Interim Chancellor reflects on the perspectives, challenges and accomplishments of his two years as the system’s top leader
With his tenure as leader of the North Dakota University System coming to a close, Larry Skogen has continued to work tenaciously to ensure that headway made during the past two years wasn’t lost in the upcoming transition.
With one more meeting of the State Board of Higher Education to go before he steps down in late June to make way for his successor, Mark Hagerott, Skogen managed to find a bit of time to reflect on the issues that the system and the Board have taken up during the past few years.
First appointed Acting Chancellor in July 2013, then named Interim Chancellor two months later, Skogen said that it had been an interesting, and at times challenging, role.
“I knew that there was and would be much controversy,” Skogen said. “All I knew beyond that is that we had to get back to talking about education and students. So I knew I had to deal with the controversies, but I knew that all the institutions needed to remain focused on the students.”
That concept proved to be quite the balancing act throughout his nearly two full years at the helm of the system. Aiming to keep students as the forefront focus amid criticisms regarding the system or the individual campuses it encompassed could have easily proven a monumental undertaking. Despite those external critiques, Skogen and the State Board of Higher Education were able to affect lasting positive change.
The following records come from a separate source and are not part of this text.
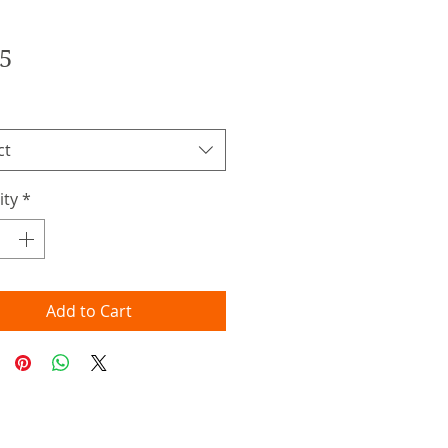
Price
5
ct
ity
*
Add to Cart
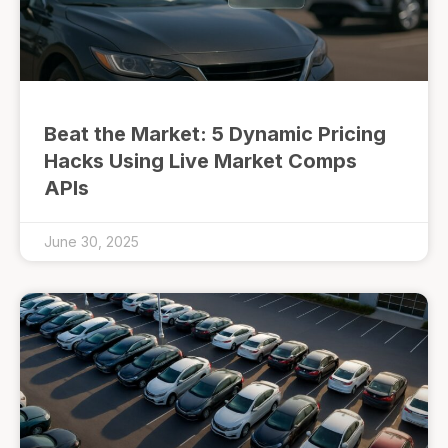
Beat the Market: 5 Dynamic Pricing
Hacks Using Live Market Comps
APIs
June 30, 2025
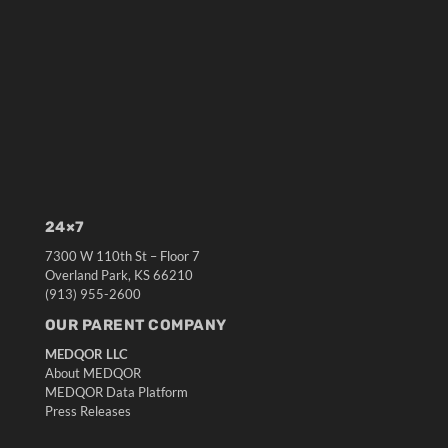
24×7
7300 W 110th St – Floor 7
Overland Park, KS 66210
(913) 955-2600
OUR PARENT COMPANY
MEDQOR LLC
About MEDQOR
MEDQOR Data Platform
Press Releases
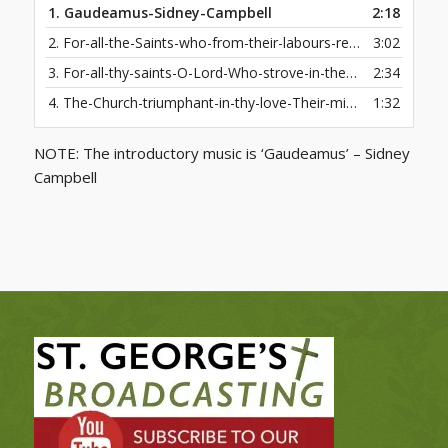
1.
Gaudeamus-Sidney-Campbell
2:18
2.
For-all-the-Saints-who-from-their-labours-rest-Who-thee-by-faith-before-the-world-confest
3:02
3.
For-all-thy-saints-O-Lord-Who-strove-in-thee-to-live
2:34
4.
The-Church-triumphant-in-thy-love-Their-mighty-joys-we-know
1:32
NOTE: The introductory music is ‘Gaudeamus’ – Sidney
Campbell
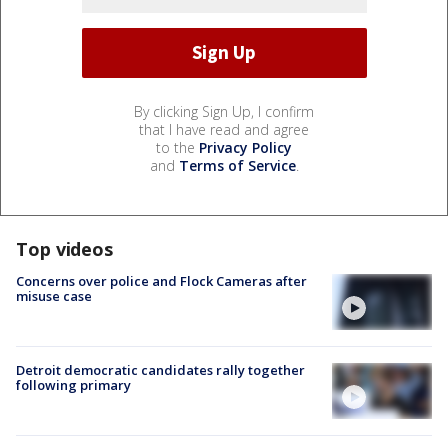
By clicking Sign Up, I confirm
that I have read and agree
to the
Privacy Policy
and
Terms of Service
.
Top videos
Concerns over police and Flock Cameras after
misuse case
Detroit democratic candidates rally together
following primary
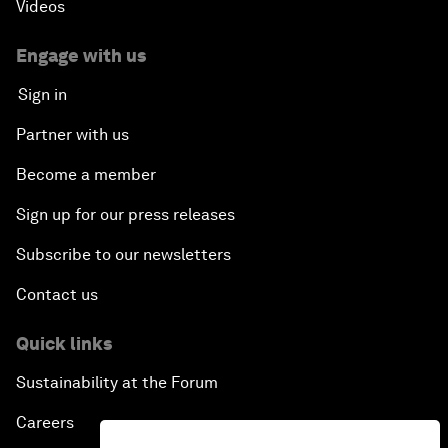
Videos
Engage with us
Sign in
Partner with us
Become a member
Sign up for our press releases
Subscribe to our newsletters
Contact us
Quick links
Sustainability at the Forum
Careers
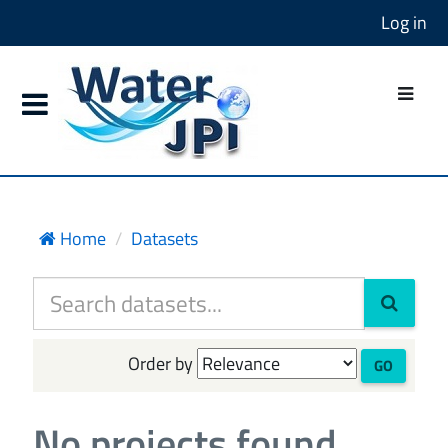
Log in
Home
Datasets
Order by
GO
No projects found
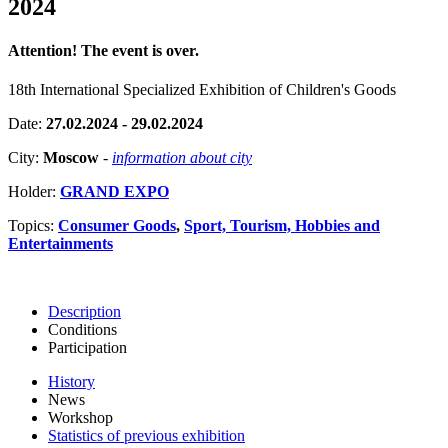
2024
Attention! The event is over.
18th International Specialized Exhibition of Children's Goods
Date:
27.02.2024 - 29.02.2024
City:
Moscow
-
information about city
Holder:
GRAND EXPO
Topics:
Consumer Goods
,
Sport, Tourism, Hobbies and
Entertainments
Description
Conditions
Participation
History
News
Workshop
Statistics of previous exhibition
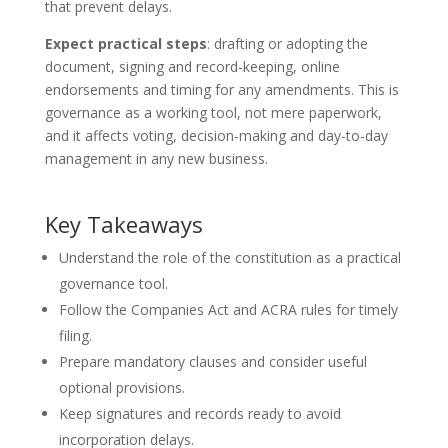
that prevent delays.
Expect practical steps
: drafting or adopting the
document, signing and record-keeping, online
endorsements and timing for any amendments. This is
governance as a working tool, not mere paperwork,
and it affects voting, decision-making and day-to-day
management in any new business.
Key Takeaways
Understand the role of the constitution as a practical
governance tool.
Follow the Companies Act and ACRA rules for timely
filing.
Prepare mandatory clauses and consider useful
optional provisions.
Keep signatures and records ready to avoid
incorporation delays.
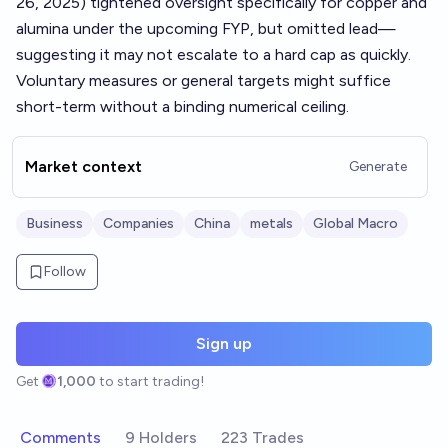
26, 2025) tightened oversight specifically for copper and
alumina under the upcoming FYP, but omitted lead—
suggesting it may not escalate to a hard cap as quickly.
Voluntary measures or general targets might suffice
short-term without a binding numerical ceiling.
Market context
Generate
Business
Companies
China
metals
Global Macro
Follow
Sign up
Get
1,000
to start trading!
Comments
9 Holders
223 Trades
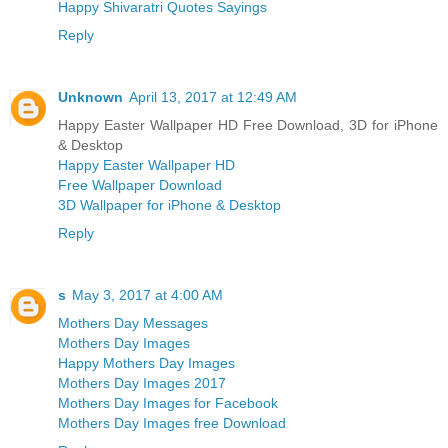
Happy Shivaratri Quotes Sayings
Reply
Unknown
April 13, 2017 at 12:49 AM
Happy Easter Wallpaper HD Free Download, 3D for iPhone
& Desktop
Happy Easter Wallpaper HD
Free Wallpaper Download
3D Wallpaper for iPhone & Desktop
Reply
s
May 3, 2017 at 4:00 AM
Mothers Day Messages
Mothers Day Images
Happy Mothers Day Images
Mothers Day Images 2017
Mothers Day Images for Facebook
Mothers Day Images free Download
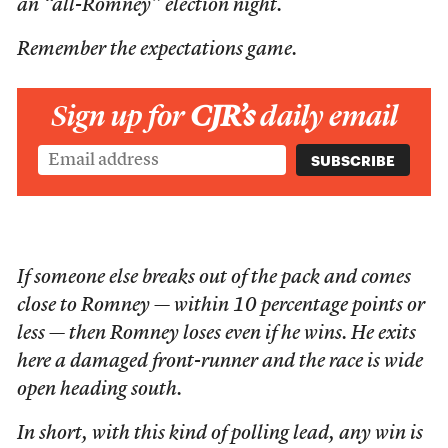
an “all-Romney” election night.
Remember the expectations game.
Sign up for
CJR’s
daily email
If someone else breaks out of the pack and comes
close to Romney — within 10 percentage points or
less — then Romney loses even if he wins. He exits
here a damaged front-runner and the race is wide
open heading south.
In short, with this kind of polling lead, any win is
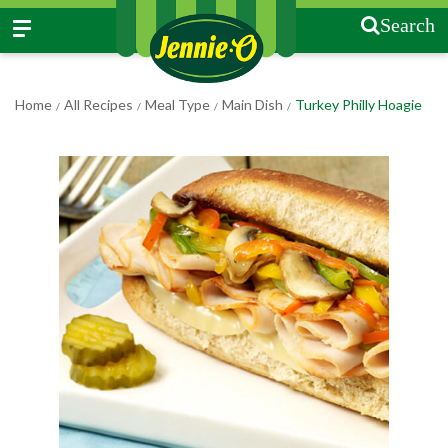
Search
Home
All Recipes
Meal Type
Main Dish
Turkey Philly Hoagie
/
/
/
/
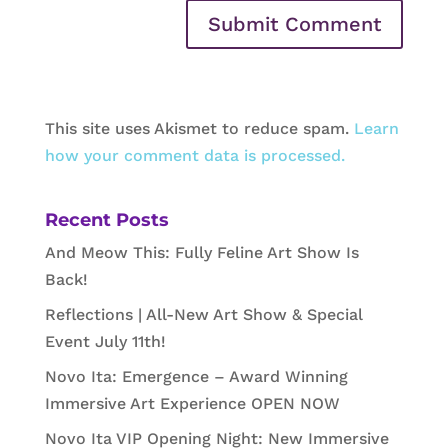
This site uses Akismet to reduce spam.
Learn
how your comment data is processed.
Recent Posts
And Meow This: Fully Feline Art Show Is
Back!
Reflections | All-New Art Show & Special
Event July 11th!
Novo Ita: Emergence – Award Winning
Immersive Art Experience OPEN NOW
Novo Ita VIP Opening Night: New Immersive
“We were soundly criticized for not having a strategic plan,” he noted, offering a look back on how the Board had gone about formalizing its vision. “I think that getting it in place, making it transparent through the dashboards, and tying what was happening at the institutions to that plan were all crucial. We’re not 100 percent, but we’re in a far better place than we were. I appreciate that the Board and the institutions’ presidents recognized the need to get it done, and have been supportive of the new plan.”
That plan, titled NDUS’ The Edge, illustrates the challenges that the system’s 11 colleges and universities have faced, how they’ve created environments that further foster student success, and how the campuses and system now look to the future. That’s all placed against a contextual backdrop that contains both the economic atmosphere shaping North Dakota’s needs, and comparisons to other regional campuses and systems.
Once a strategic plan was put in place, other factors working against the system at the time were met thanks to the Board’s work and support from the people of the state.
“The two biggest challenges we faced were the constitutional measure to eliminate the State Board of Higher Education and the complaint against the Board filed with the Higher Learning Commission,” Skogen noted. “The first threatened the very independence of higher education; the second threatened our accreditation. The voters resoundingly eliminated the first threat, and we worked very hard to respond to the HLC complaint to get it behind us. Although we have another HLC visit coming up this fall, we’re in a far better position than we were two years ago.”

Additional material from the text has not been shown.